Las dos cartas de Pedro, escritas en griego hacia finales del siglo I y principios del II, tienen la notable característica de situar una teología con resonancias paulinas bajo la autoridad del apóstol Pedro. Muy pronto se inició un diálogo que no puede calificarse de ecuménico, pues comunidades de orígenes y lealtades diferentes acogieron la enseñanza de otro apóstol.

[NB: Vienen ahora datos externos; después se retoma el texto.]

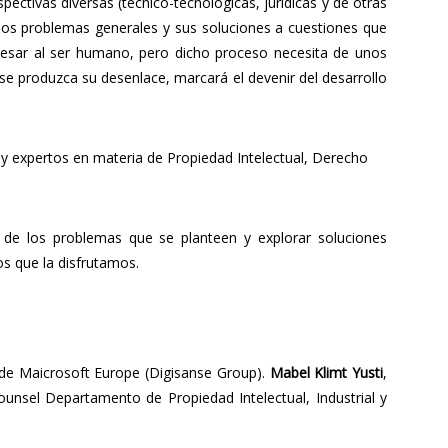
ectivas diversas (técnico-tecnológicas, jurídicas y de otras
ar los problemas generales y sus soluciones a cuestiones que
gresar al ser humano, pero dicho proceso necesita de unos
 se produzca su desenlace, marcará el devenir del desarrollo
s y expertos en materia de Propiedad Intelectual, Derecho
s de los problemas que se planteen y explorar soluciones
los que la disfrutamos.
de Maicrosoft Europe (Digisanse Group).
Mabel Klimt Yusti
,
ounsel Departamento de Propiedad Intelectual, Industrial y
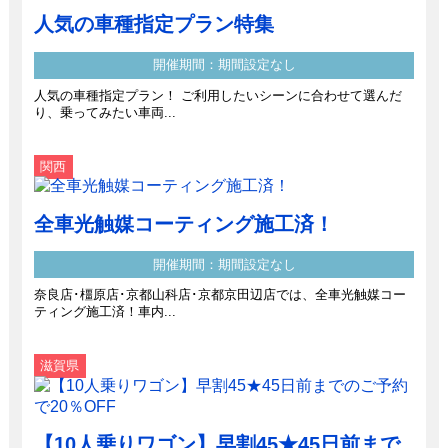
人気の車種指定プラン特集
開催期間：期間設定なし
人気の車種指定プラン！ ご利用したいシーンに合わせて選んだ
り、乗ってみたい車両...
関西
全車光触媒コーティング施工済！
開催期間：期間設定なし
奈良店･橿原店･京都山科店･京都京田辺店では、全車光触媒コー
ティング施工済！車内...
滋賀県
【10人乗りワゴン】早割45★45日前まで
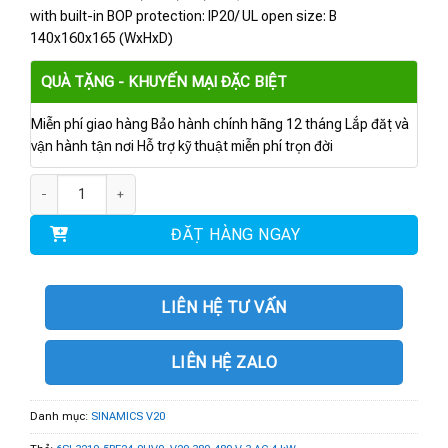
with built-in BOP protection: IP20/ UL open size: B
140x160x165 (WxHxD)
QUÀ TẶNG - KHUYẾN MẠI ĐẶC BIỆT
Miễn phí giao hàng Bảo hành chính hãng 12 tháng Lắp đặt và
vận hành tận nơi Hỗ trợ kỹ thuật miễn phí trọn đời
6SL3210-5BE24-0UV0 | V20 380-480 V 3 AC 4 kW số lượng
ĐẶT HÀNG NGAY
LIÊN HỆ TƯ VẤN
LIÊN HỆ ZALO
Danh mục:
SINAMICS V20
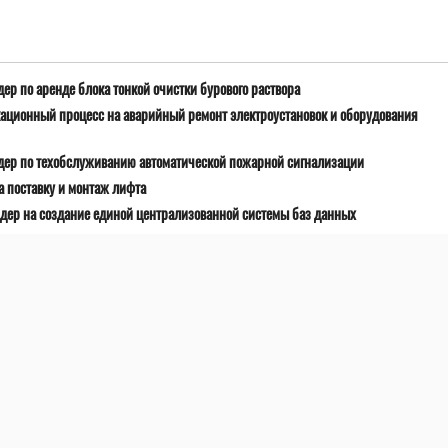
ер по аренде блока тонкой очистки бурового раствора
ационный процесс на аварийный ремонт электроустановок и оборудования
дер по техобслуживанию автоматической пожарной сигнализации
 поставку и монтаж лифта
дер на создание единой централизованной системы баз данных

De hecho, este proceso ya está en marcha en varios textos del Nuevo Testamento: baste mencionar el Evangelio de Mateo, donde hay un diálogo entre judeocristianos (cristianos judíos) y paganocristianos (cristianos de origen pagano), o los Hechos de los Apóstoles, donde hay una sucesión de kerigmas (sermones) y proclamaciones de títulos de Jesús, que corresponden a una misma confesión de fe pero reflejan expresiones de la Resurrección de orígenes diferentes.
Bibliografía
La Bible et sa culture, M. Quesnel y Ph. Gruson (eds.), Desclée de Brouwer, 2000.
Pierre Gibert, Comment la Bible fut écrite. Introduction au Nouveau Testament, Le Monde de la Bible, 2021.